Capital costs for both technologies are determined by EIA using multiple
sources, including 1997 technology characterizations by the Department
of Energys Office of Energy Efficiency and Renewable Energy and the Electric
Power Research Institute (EPRI).109 Most other cost and performance characteristics
for ST are obtained or derived from the August 6, 1993, California Energy
Commission memorandum, Technology Characterization for ER 94; and, for
PV, from the Electric Power Research Institute, Technical Assessment Guide
(TAG) 1993. In addition, capacity factors are obtained from information
provided by the National Renewable Energy Laboratory (NREL).
Assumptions
- Capacity factors for solar technologies are assumed to vary by time of
day and season of the year, such that nine separate capacity factors are
provided for each modeled region, three for time of day and for each of
three broad seasonal groups (summer, winter, and spring/fall). Regional
capacity factors vary from national averages. The current reference case
solar thermal annual capacity factor for California, for example, is assumed
to average 40 percent; Californias current reference case PV capacity
factor is assumed to average 24.6 percent.

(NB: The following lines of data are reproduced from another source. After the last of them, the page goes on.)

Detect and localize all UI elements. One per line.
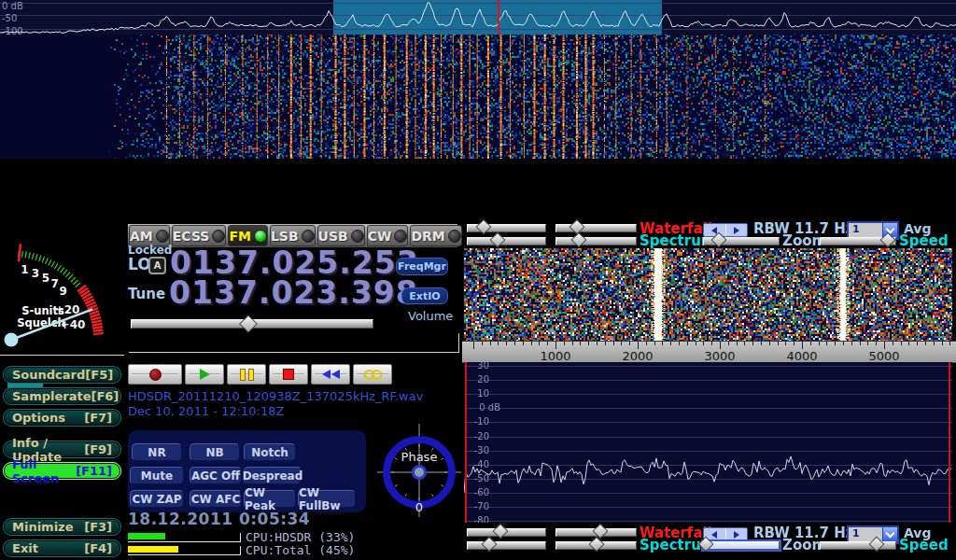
dsp-panel: NRNBNotchMuteAGC OffDespreadCW ZAPCW AFC… xyxy=(128,430,366,512)
audio-scale-tick xyxy=(646,342,647,345)
waterfall-contrast-slider[interactable] xyxy=(467,224,546,232)
audio-band-edge-left xyxy=(465,362,467,523)
dsp-button-nb[interactable]: NB xyxy=(190,443,240,461)
audio-scale-tick xyxy=(728,342,729,345)
pause-button[interactable] xyxy=(227,364,266,385)
rf-spectrum-trace xyxy=(0,0,956,35)
play-button[interactable] xyxy=(185,364,224,385)
mode-button-lsb[interactable]: LSB xyxy=(270,225,316,246)
menu-button-label: Minimize xyxy=(12,520,74,534)
tune-frequency-display[interactable]: 0137.023.398 xyxy=(169,277,418,308)
dsp-button-cw-peak[interactable]: CW Peak xyxy=(244,490,296,508)
menu-button-label: Exit xyxy=(12,541,38,555)
dsp-button-notch[interactable]: Notch xyxy=(244,443,296,461)
dsp-button-agc-off[interactable]: AGC Off xyxy=(190,467,242,484)
mode-button-label: FM xyxy=(229,229,251,244)
audio-scale-tick xyxy=(703,342,704,345)
mode-led xyxy=(448,230,461,243)
dsp-button-cw-afc[interactable]: CW AFC xyxy=(190,490,242,508)
speed-slider[interactable] xyxy=(820,237,896,245)
zoom-slider[interactable] xyxy=(703,541,780,550)
spectrum-range-slider-thumb[interactable] xyxy=(489,232,505,248)
lo-a-badge[interactable]: A xyxy=(148,257,166,274)
waterfall-contrast-slider-thumb[interactable] xyxy=(475,219,491,235)
waterfall-contrast-slider[interactable] xyxy=(467,528,546,537)
chevron-down-icon xyxy=(886,529,895,539)
mode-button-fm[interactable]: FM xyxy=(228,225,268,246)
record-button[interactable] xyxy=(128,364,182,385)
spinner-right-arrow-icon xyxy=(734,531,739,539)
menu-button-info-update[interactable]: Info / Update[F9] xyxy=(3,441,121,458)
recording-file-info: Dec 10, 2011 - 12:10:18Z xyxy=(128,404,284,418)
spectrum-range-slider[interactable] xyxy=(467,237,546,245)
zoom-slider[interactable] xyxy=(703,237,780,245)
audio-scale-tick xyxy=(482,342,483,345)
freqmgr-button[interactable]: FreqMgr xyxy=(396,258,448,275)
spectrum-range-slider-thumb[interactable] xyxy=(482,537,498,553)
cpu-meter-fill xyxy=(128,546,178,553)
record-icon xyxy=(149,369,162,381)
loop-icon xyxy=(364,370,382,380)
rewind-button[interactable] xyxy=(311,364,350,385)
spectrum-offset-slider-thumb[interactable] xyxy=(588,537,604,553)
spectrum-offset-slider[interactable] xyxy=(555,237,637,245)
avg-dropdown-button[interactable] xyxy=(882,527,897,542)
audio-scale-tick xyxy=(696,342,696,345)
dsp-button-nr[interactable]: NR xyxy=(132,443,182,461)
audio-spectrum[interactable]: 3020100 dB-10-20-30-40-50-60-70-80 xyxy=(464,362,952,523)
spectrum-offset-slider[interactable] xyxy=(555,541,637,550)
audio-scale-tick xyxy=(605,342,606,345)
mode-button-usb[interactable]: USB xyxy=(317,225,365,246)
waterfall-contrast-slider-thumb[interactable] xyxy=(492,524,508,539)
spectrum-offset-slider-thumb[interactable] xyxy=(570,232,586,248)
smeter-caption: S-units xyxy=(21,304,64,317)
rbw-spinner-up[interactable] xyxy=(725,224,748,236)
mode-button-cw[interactable]: CW xyxy=(367,225,409,246)
audio-scale-tick xyxy=(949,342,950,345)
volume-slider-thumb[interactable] xyxy=(239,315,258,333)
mode-button-drm[interactable]: DRM xyxy=(410,225,461,246)
menu-button-soundcard[interactable]: Soundcard[F5] xyxy=(3,366,121,384)
audio-scale-label: 4000 xyxy=(786,349,817,363)
audio-frequency-scale[interactable]: 10002000300040005000 xyxy=(462,341,956,363)
dsp-button-cw-fullbw[interactable]: CW FullBw xyxy=(298,490,356,508)
smeter-peak-marker xyxy=(19,244,21,261)
cpu-meter-label: CPU:Total (45%) xyxy=(246,543,355,557)
phase-tick xyxy=(395,458,398,460)
dsp-button-despread[interactable]: Despread xyxy=(244,467,302,484)
speed-slider[interactable] xyxy=(820,541,896,550)
audio-scale-tick xyxy=(802,342,803,349)
mode-button-ecss[interactable]: ECSS xyxy=(172,225,227,246)
dsp-button-mute[interactable]: Mute xyxy=(130,467,184,484)
stop-button[interactable] xyxy=(269,364,308,385)
volume-slider[interactable] xyxy=(131,319,373,329)
menu-button-full-screen[interactable]: Full Screen[F11] xyxy=(3,462,121,480)
mode-led xyxy=(156,230,169,243)
menu-button-options[interactable]: Options[F7] xyxy=(3,409,121,427)
dsp-button-cw-zap[interactable]: CW ZAP xyxy=(130,490,184,508)
waterfall-brightness-slider[interactable] xyxy=(555,224,637,232)
menu-button-exit[interactable]: Exit[F4] xyxy=(3,539,121,557)
audio-waterfall[interactable] xyxy=(464,248,952,341)
audio-scale-tick xyxy=(711,342,712,345)
extio-button[interactable]: ExtIO xyxy=(401,287,448,304)
audio-scale-tick xyxy=(769,342,770,345)
mode-button-label: LSB xyxy=(271,229,299,244)
menu-button-label: Full Screen xyxy=(12,457,76,485)
phase-dial[interactable]: Phase 0 xyxy=(377,422,461,519)
smeter-needle-pivot xyxy=(5,333,19,347)
rf-spectrum-overview[interactable]: 0 dB-50-100 xyxy=(0,0,956,35)
audio-scale-tick xyxy=(720,342,721,349)
audio-scale-tick xyxy=(588,342,589,345)
mode-button-label: USB xyxy=(318,229,348,244)
cpu-meter-label: CPU:HDSDR (33%) xyxy=(246,530,355,544)
loop-button[interactable] xyxy=(353,364,392,385)
audio-scale-tick xyxy=(851,342,852,345)
spectrum-range-slider[interactable] xyxy=(467,541,546,550)
audio-scale-label: 5000 xyxy=(868,349,899,363)
menu-button-samplerate[interactable]: Samplerate[F6] xyxy=(3,387,121,405)
menu-button-minimize[interactable]: Minimize[F3] xyxy=(3,518,121,536)
audio-scale-tick xyxy=(860,342,861,345)
audio-scale-tick xyxy=(761,342,762,345)
rbw-spinner-up[interactable] xyxy=(725,528,748,540)
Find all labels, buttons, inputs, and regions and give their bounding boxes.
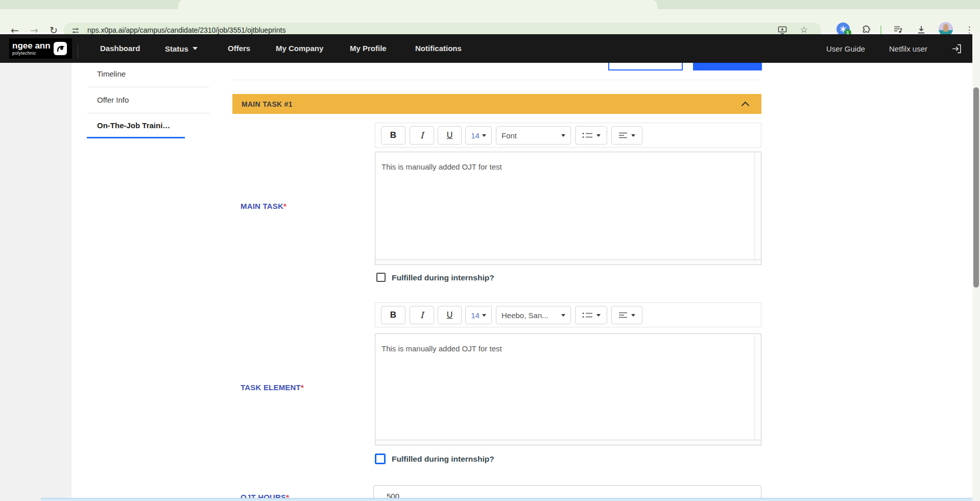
- align-icon: [618, 132, 628, 139]
- page-scrollbar-thumb[interactable]: [973, 87, 979, 288]
- nav-item-my-company[interactable]: My Company: [276, 44, 323, 53]
- chevron-down-icon: [193, 47, 198, 50]
- font-family-value: Heebo, San...: [501, 311, 548, 320]
- editor-vertical-scrollbar[interactable]: [754, 152, 761, 259]
- font-size-value: 14: [471, 311, 480, 320]
- underline-button[interactable]: U: [438, 306, 462, 324]
- main-task-editor-area[interactable]: This is manually added OJT for test: [375, 152, 761, 265]
- avatar-figure: [943, 24, 948, 32]
- username-label: Netfilx user: [889, 44, 927, 54]
- required-asterisk: *: [283, 202, 286, 210]
- navbar-divider: [78, 44, 78, 58]
- font-family-select[interactable]: Font: [496, 126, 571, 145]
- sidebar-item-offer-info[interactable]: Offer Info: [97, 96, 129, 105]
- screen: ← → ↻ nps.x0pa.ai/app/campus/candidate/2…: [0, 0, 980, 501]
- browser-active-tab[interactable]: [178, 0, 657, 9]
- card-top-border: [232, 80, 761, 80]
- chevron-down-icon: [596, 134, 601, 137]
- required-asterisk: *: [301, 383, 304, 392]
- task-element-editor-area[interactable]: This is manually added OJT for test: [375, 333, 761, 445]
- font-size-select[interactable]: 14: [465, 126, 492, 145]
- sidebar-divider: [87, 87, 209, 87]
- italic-button[interactable]: I: [410, 306, 434, 324]
- sidebar-item-ojt[interactable]: On-The-Job Traini…: [97, 121, 170, 130]
- bold-button[interactable]: B: [381, 306, 405, 324]
- left-gutter: [0, 63, 71, 501]
- editor-vertical-scrollbar[interactable]: [754, 334, 761, 440]
- install-icon[interactable]: [777, 25, 787, 35]
- logo-text-line1: ngee ann: [12, 41, 51, 50]
- sidebar-divider: [87, 113, 209, 113]
- app-logo[interactable]: ngee ann polytechnic: [9, 38, 72, 59]
- sidebar-item-timeline[interactable]: Timeline: [97, 69, 126, 79]
- collapse-chevron-icon[interactable]: [742, 102, 750, 110]
- fulfilled-checkbox-2-label: Fulfilled during internship?: [392, 455, 494, 464]
- nav-item-status-label: Status: [165, 44, 188, 53]
- chevron-down-icon: [561, 314, 565, 317]
- bullet-list-icon: [582, 312, 593, 319]
- fulfilled-checkbox-2[interactable]: [375, 454, 386, 464]
- logo-text-line2: polytechnic: [12, 51, 51, 56]
- chevron-down-icon: [596, 314, 601, 317]
- task-element-label: TASK ELEMENT*: [241, 383, 304, 392]
- chevron-down-icon: [631, 314, 635, 317]
- font-family-value: Font: [501, 131, 517, 140]
- logout-icon[interactable]: [951, 43, 963, 55]
- editor-content: This is manually added OJT for test: [381, 344, 502, 353]
- editor-content: This is manually added OJT for test: [381, 162, 502, 171]
- main-task-section-header[interactable]: MAIN TASK #1: [232, 94, 761, 114]
- bold-button[interactable]: B: [381, 126, 405, 145]
- section-header-title: MAIN TASK #1: [242, 100, 293, 108]
- nav-item-offers[interactable]: Offers: [228, 44, 250, 53]
- chevron-down-icon: [561, 134, 565, 137]
- bullet-list-icon: [582, 132, 593, 139]
- chevron-down-icon: [631, 134, 635, 137]
- nav-item-my-profile[interactable]: My Profile: [350, 44, 387, 53]
- secondary-button-cutoff[interactable]: [608, 63, 683, 70]
- editor-toolbar: B I U 14 Font: [375, 123, 761, 148]
- nav-item-status[interactable]: Status: [165, 44, 198, 53]
- fulfilled-checkbox-1[interactable]: [376, 273, 386, 282]
- field-label-text: MAIN TASK: [241, 202, 283, 210]
- logo-mark-icon: [54, 42, 67, 55]
- site-info-icon[interactable]: [71, 27, 80, 35]
- chevron-down-icon: [482, 134, 486, 137]
- main-task-label: MAIN TASK*: [241, 202, 286, 210]
- italic-button[interactable]: I: [410, 126, 434, 145]
- font-size-select[interactable]: 14: [465, 306, 492, 324]
- bookmark-star-icon[interactable]: ☆: [800, 25, 808, 35]
- browser-tabstrip: [0, 0, 980, 9]
- editor-horizontal-scrollbar[interactable]: [375, 440, 761, 445]
- align-select[interactable]: [611, 126, 642, 145]
- user-guide-link[interactable]: User Guide: [826, 44, 865, 54]
- bottom-section-edge: [41, 498, 972, 501]
- align-select[interactable]: [611, 306, 642, 324]
- font-family-select[interactable]: Heebo, San...: [496, 306, 571, 324]
- underline-button[interactable]: U: [438, 126, 462, 145]
- nav-item-dashboard[interactable]: Dashboard: [100, 44, 140, 53]
- active-tab-underline: [87, 137, 185, 138]
- primary-button-cutoff[interactable]: [693, 63, 762, 70]
- fulfilled-checkbox-1-label: Fulfilled during internship?: [392, 273, 494, 282]
- list-style-select[interactable]: [575, 306, 607, 324]
- chevron-down-icon: [482, 314, 486, 317]
- nav-item-notifications[interactable]: Notifications: [415, 44, 462, 53]
- font-size-value: 14: [471, 131, 480, 140]
- field-label-text: TASK ELEMENT: [241, 383, 301, 392]
- url-text[interactable]: nps.x0pa.ai/app/campus/candidate/2310/jo…: [87, 26, 285, 34]
- align-icon: [618, 312, 628, 319]
- browser-toolbar: ← → ↻ nps.x0pa.ai/app/campus/candidate/2…: [0, 9, 980, 33]
- editor-toolbar: B I U 14 Heebo, San...: [375, 302, 761, 327]
- list-style-select[interactable]: [575, 126, 607, 145]
- editor-horizontal-scrollbar[interactable]: [375, 259, 761, 265]
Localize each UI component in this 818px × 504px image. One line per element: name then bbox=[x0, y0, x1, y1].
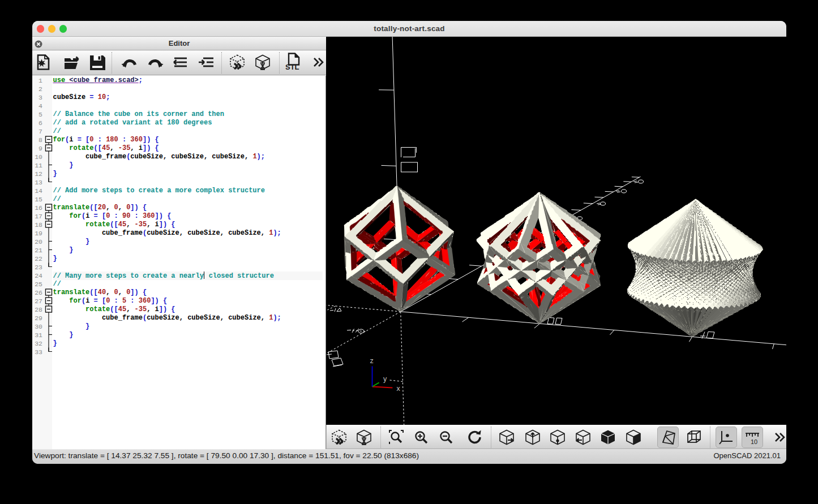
svg-text:STL: STL bbox=[285, 63, 299, 71]
svg-text:z: z bbox=[370, 357, 374, 365]
svg-text:10: 10 bbox=[751, 438, 757, 445]
svg-text:y: y bbox=[383, 375, 387, 383]
svg-text:x: x bbox=[396, 385, 400, 393]
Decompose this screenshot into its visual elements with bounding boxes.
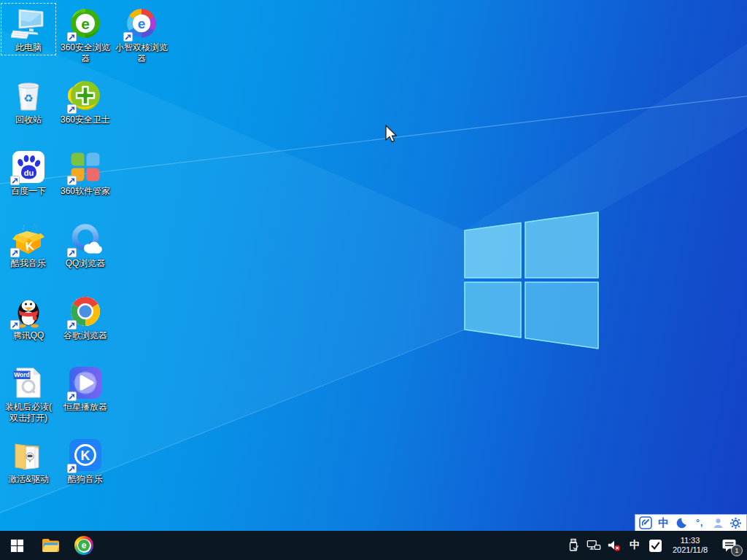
svg-text:♻: ♻ [23,92,33,105]
icon-label: QQ浏览器 [66,258,106,269]
shortcut-overlay [67,104,77,114]
icon-label: 腾讯QQ [13,330,44,341]
clock-time: 11:33 [668,536,712,545]
notification-count-badge: 1 [731,545,743,556]
desktop-icon-kuwo-music[interactable]: ♫ ♪ K 酷我音乐 [1,219,56,271]
network-status-icon[interactable] [587,537,601,554]
desktop-icon-recycle-bin[interactable]: ♻ 回收站 [1,75,56,128]
icon-label: 激活&驱动 [8,474,49,485]
shortcut-arrow-icon [68,392,76,400]
shortcut-arrow-icon [68,105,76,113]
word-art: Word [11,365,46,400]
shortcut-overlay [10,248,20,257]
svg-text:e: e [138,16,146,31]
shortcut-overlay [10,176,20,185]
ime-status-icon[interactable] [639,516,652,530]
shortcut-overlay [123,32,133,42]
desktop-icon-readme-after-install[interactable]: Word 装机后必读( 双击打开) [1,362,56,426]
shortcut-arrow-icon [68,464,76,472]
desktop-icon-xiaozhi-dual-core-browser[interactable]: e 小智双核浏览 器 [114,3,169,66]
safe360-art [68,78,103,113]
shortcut-arrow-icon [11,249,19,257]
ime-tray-indicator[interactable]: 中 [627,537,642,554]
icon-label: 360安全浏览 器 [61,42,110,64]
se360-art: e [68,6,103,41]
taskbar-360-browser-button[interactable]: e [67,531,101,560]
kuwo-art: ♫ ♪ K [11,222,46,257]
ime-chinese-mode-icon[interactable]: 中 [657,516,670,530]
icon-label: 恒星播放器 [63,402,107,413]
shortcut-arrow-icon [124,33,132,41]
baidu-art: du [11,149,46,184]
ime-account-icon[interactable] [711,516,724,530]
shortcut-overlay [67,392,77,401]
shortcut-overlay [10,320,20,330]
shortcut-overlay [67,176,77,185]
qq-art [11,294,46,329]
icon-label: 百度一下 [11,186,46,197]
ime-punctuation-icon[interactable]: °, [693,516,706,530]
svg-text:e: e [81,15,90,32]
chrome-art [68,294,103,329]
shortcut-overlay [67,32,77,42]
360-browser-icon: e [74,536,93,555]
this-pc-art [11,6,46,41]
shortcut-overlay [67,320,77,330]
xiaozhi-art: e [124,6,159,41]
svg-text:K: K [81,448,90,463]
desktop[interactable]: 此电脑 ♻ 回收站 du 百度一下 ♫ ♪ K 酷我音乐 腾讯QQ Word 装… [0,0,747,560]
recycle-bin-art: ♻ [11,78,46,113]
desktop-icon-activation-and-drivers[interactable]: 激活&驱动 [1,435,56,487]
shortcut-arrow-icon [68,249,76,257]
360-tray-icon[interactable] [648,537,662,554]
qqbrowser-art [68,222,103,257]
icon-label: 小智双核浏览 器 [115,42,168,64]
shortcut-overlay [67,464,77,473]
folder-art [11,438,46,472]
shortcut-overlay [67,248,77,257]
ime-fullwidth-moon-icon[interactable] [676,516,689,530]
desktop-icon-this-pc[interactable]: 此电脑 [1,3,56,55]
this-pc-icon [11,6,46,41]
shortcut-arrow-icon [11,176,19,184]
shortcut-arrow-icon [68,176,76,184]
shortcut-arrow-icon [68,33,76,41]
start-button[interactable] [0,531,34,560]
word-readme-icon: Word [11,365,46,400]
icon-label: 回收站 [15,114,42,125]
sw360-art [68,149,103,184]
icon-label: 酷我音乐 [11,258,46,269]
shortcut-arrow-icon [11,321,19,329]
hengxing-art [68,365,103,400]
desktop-icon-kugou-music[interactable]: K 酷狗音乐 [58,435,113,487]
icon-label: 360安全卫士 [61,114,110,125]
volume-muted-icon[interactable] [607,537,622,554]
mouse-cursor [384,124,398,146]
desktop-icon-baidu-search[interactable]: du 百度一下 [1,147,56,199]
ime-language-bar[interactable]: 中 °, [635,514,747,532]
taskbar-file-explorer-button[interactable] [34,531,67,560]
kugou-art: K [68,438,103,472]
svg-text:Word: Word [14,371,30,378]
usb-device-icon[interactable] [566,537,581,554]
shortcut-arrow-icon [68,321,76,329]
icon-label: 此电脑 [15,42,42,53]
taskbar: e [0,531,747,560]
desktop-icon-google-chrome[interactable]: 谷歌浏览器 [58,291,113,343]
desktop-icon-360-software-manager[interactable]: 360软件管家 [58,147,113,199]
desktop-icon-tencent-qq[interactable]: 腾讯QQ [1,291,56,343]
icon-label: 装机后必读( 双击打开) [5,402,52,424]
desktop-icon-qq-browser[interactable]: QQ浏览器 [58,219,113,271]
icon-label: 360软件管家 [61,186,110,197]
recycle-bin-icon: ♻ [11,78,46,113]
ime-settings-gear-icon[interactable] [729,516,743,530]
desktop-icon-360-secure-browser[interactable]: e 360安全浏览 器 [58,3,113,66]
icon-label: 谷歌浏览器 [63,330,107,341]
icon-label: 酷狗音乐 [68,474,103,485]
clock-date: 2021/11/8 [668,545,712,555]
action-center-button[interactable]: 1 [718,534,741,556]
svg-text:♪: ♪ [21,224,26,231]
desktop-icon-hengxing-player[interactable]: 恒星播放器 [58,362,113,415]
desktop-icon-360-safeguard[interactable]: 360安全卫士 [58,75,113,128]
taskbar-clock[interactable]: 11:33 2021/11/8 [668,536,712,555]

- Because solar technologies are more expensive than other utility grid-connected
technologies, early penetration will be driven by broader economic decisions
such as the desire to become familiar with a new technology or environmental
considerations. Minimal early years penetration is included by EIA as
floor additions to new generating capacity (see Supplemental and Floor
Capacity Additions below).
- Solar resources are well in excess of conceivable demand for new capacity;
energy supplies are considered unlimited within regions (at specified
daily, seasonal, and regional capacity factors). Therefore, solar resources
are not estimated in NEMS. In the seven regions where ST technology is
not modeled, the level of direct, normal insolation (the kind needed for
that technology) is insufficient to make that technology commercially viable
through 2030.
- NEMS represents the Energy Policy Act of 1992 (EPACT92) permanent 10-percent
investment tax credit for solar electric power generation by tax-paying
entities.
Wind-Electric Power Submodule
Background
Because of limits to windy land area, wind is considered a finite resource,
so the submodule calculates maximum available capacity by Electricity Market
Module Supply Regions. The minimum economically viable average wind speed
is about 14 mph, and wind speeds are categorized by annual average wind
speed based on a classification system from the Pacific Northwest Laboratory.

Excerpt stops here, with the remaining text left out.